Provided information below:

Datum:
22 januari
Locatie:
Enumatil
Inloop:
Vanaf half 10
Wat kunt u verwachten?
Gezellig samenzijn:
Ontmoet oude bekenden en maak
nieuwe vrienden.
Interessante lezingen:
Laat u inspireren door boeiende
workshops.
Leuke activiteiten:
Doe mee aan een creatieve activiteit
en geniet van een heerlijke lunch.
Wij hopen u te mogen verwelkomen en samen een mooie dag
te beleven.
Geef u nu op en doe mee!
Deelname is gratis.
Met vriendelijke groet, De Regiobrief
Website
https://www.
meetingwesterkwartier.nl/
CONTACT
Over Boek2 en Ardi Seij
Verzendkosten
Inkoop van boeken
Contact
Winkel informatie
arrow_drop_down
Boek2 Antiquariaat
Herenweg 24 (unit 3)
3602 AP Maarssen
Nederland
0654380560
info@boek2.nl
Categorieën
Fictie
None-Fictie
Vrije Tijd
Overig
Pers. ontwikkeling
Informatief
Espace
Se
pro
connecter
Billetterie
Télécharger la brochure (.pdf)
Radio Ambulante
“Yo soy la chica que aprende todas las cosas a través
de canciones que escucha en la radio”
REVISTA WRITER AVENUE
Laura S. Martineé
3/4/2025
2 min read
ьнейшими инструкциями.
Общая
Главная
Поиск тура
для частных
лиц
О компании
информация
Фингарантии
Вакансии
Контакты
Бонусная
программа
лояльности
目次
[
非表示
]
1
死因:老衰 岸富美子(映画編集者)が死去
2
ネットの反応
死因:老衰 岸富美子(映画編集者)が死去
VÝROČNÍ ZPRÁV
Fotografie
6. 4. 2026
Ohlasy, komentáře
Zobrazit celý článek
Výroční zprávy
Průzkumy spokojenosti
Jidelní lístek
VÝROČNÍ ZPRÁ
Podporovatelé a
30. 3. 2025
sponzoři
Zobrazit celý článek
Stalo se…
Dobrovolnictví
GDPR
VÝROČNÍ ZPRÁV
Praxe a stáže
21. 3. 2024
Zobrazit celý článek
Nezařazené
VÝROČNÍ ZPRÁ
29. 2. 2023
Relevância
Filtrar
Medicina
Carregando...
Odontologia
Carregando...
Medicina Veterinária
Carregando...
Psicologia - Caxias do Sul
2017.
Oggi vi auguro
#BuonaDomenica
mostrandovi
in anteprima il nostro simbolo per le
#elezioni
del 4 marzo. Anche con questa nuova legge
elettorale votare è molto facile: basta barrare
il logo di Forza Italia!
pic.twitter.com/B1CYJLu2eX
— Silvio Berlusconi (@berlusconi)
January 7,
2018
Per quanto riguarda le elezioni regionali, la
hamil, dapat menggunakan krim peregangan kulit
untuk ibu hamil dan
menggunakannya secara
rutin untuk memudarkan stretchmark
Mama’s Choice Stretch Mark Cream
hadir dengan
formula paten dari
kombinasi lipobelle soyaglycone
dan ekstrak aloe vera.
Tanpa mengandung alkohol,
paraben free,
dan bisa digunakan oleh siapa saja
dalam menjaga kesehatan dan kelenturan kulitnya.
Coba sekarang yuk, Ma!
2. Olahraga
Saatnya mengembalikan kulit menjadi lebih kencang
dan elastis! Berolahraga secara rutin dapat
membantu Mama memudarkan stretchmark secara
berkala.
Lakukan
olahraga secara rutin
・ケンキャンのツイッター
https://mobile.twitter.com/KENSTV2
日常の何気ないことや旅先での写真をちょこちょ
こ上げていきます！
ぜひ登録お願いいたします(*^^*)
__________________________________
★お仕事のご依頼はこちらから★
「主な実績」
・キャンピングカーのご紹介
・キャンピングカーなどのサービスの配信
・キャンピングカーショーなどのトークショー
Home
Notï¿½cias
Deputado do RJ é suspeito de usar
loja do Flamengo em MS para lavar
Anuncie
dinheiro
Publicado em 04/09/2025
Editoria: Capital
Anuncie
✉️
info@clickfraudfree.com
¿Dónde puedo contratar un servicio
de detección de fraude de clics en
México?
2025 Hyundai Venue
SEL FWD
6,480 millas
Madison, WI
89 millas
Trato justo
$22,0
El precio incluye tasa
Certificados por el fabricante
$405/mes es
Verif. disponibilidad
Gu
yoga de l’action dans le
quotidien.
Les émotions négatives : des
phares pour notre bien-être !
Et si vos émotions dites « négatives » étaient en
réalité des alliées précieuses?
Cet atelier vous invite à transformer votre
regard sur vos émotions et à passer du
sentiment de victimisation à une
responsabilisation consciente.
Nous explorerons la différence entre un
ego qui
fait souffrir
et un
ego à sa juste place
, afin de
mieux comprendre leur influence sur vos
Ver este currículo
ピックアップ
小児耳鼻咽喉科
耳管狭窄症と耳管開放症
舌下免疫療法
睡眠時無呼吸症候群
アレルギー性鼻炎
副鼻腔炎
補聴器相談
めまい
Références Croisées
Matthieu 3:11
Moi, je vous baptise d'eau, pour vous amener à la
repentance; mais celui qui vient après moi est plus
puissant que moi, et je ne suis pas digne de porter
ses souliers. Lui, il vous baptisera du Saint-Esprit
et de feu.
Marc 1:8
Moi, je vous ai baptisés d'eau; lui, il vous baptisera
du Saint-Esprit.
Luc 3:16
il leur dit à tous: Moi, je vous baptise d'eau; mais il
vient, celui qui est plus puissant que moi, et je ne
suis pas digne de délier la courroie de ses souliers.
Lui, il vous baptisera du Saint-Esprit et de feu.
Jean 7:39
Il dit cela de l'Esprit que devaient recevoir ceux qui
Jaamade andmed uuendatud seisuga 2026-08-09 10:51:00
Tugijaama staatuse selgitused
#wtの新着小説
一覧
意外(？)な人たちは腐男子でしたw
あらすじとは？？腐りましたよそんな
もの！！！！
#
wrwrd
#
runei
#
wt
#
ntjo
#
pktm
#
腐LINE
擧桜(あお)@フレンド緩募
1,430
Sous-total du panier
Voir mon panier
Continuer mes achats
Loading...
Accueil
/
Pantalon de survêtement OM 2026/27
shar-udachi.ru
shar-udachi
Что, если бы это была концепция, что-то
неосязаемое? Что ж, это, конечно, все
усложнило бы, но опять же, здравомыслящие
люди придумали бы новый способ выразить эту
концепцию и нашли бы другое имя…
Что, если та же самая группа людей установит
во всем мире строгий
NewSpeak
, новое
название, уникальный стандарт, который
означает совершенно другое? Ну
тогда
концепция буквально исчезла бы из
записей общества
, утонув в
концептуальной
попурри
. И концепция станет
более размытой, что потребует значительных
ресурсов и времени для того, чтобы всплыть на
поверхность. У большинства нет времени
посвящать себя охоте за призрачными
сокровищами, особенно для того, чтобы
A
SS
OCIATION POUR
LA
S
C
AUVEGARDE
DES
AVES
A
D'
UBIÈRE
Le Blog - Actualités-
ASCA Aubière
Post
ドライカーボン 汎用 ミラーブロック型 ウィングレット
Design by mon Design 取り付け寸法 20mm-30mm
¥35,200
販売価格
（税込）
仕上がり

End of Provided information.

Copy every line of the data above in which the string "émotions" appears.

[Response to this task]
Les émotions négatives : des
Et si vos émotions dites « négatives » étaient en
regard sur vos émotions et à passer du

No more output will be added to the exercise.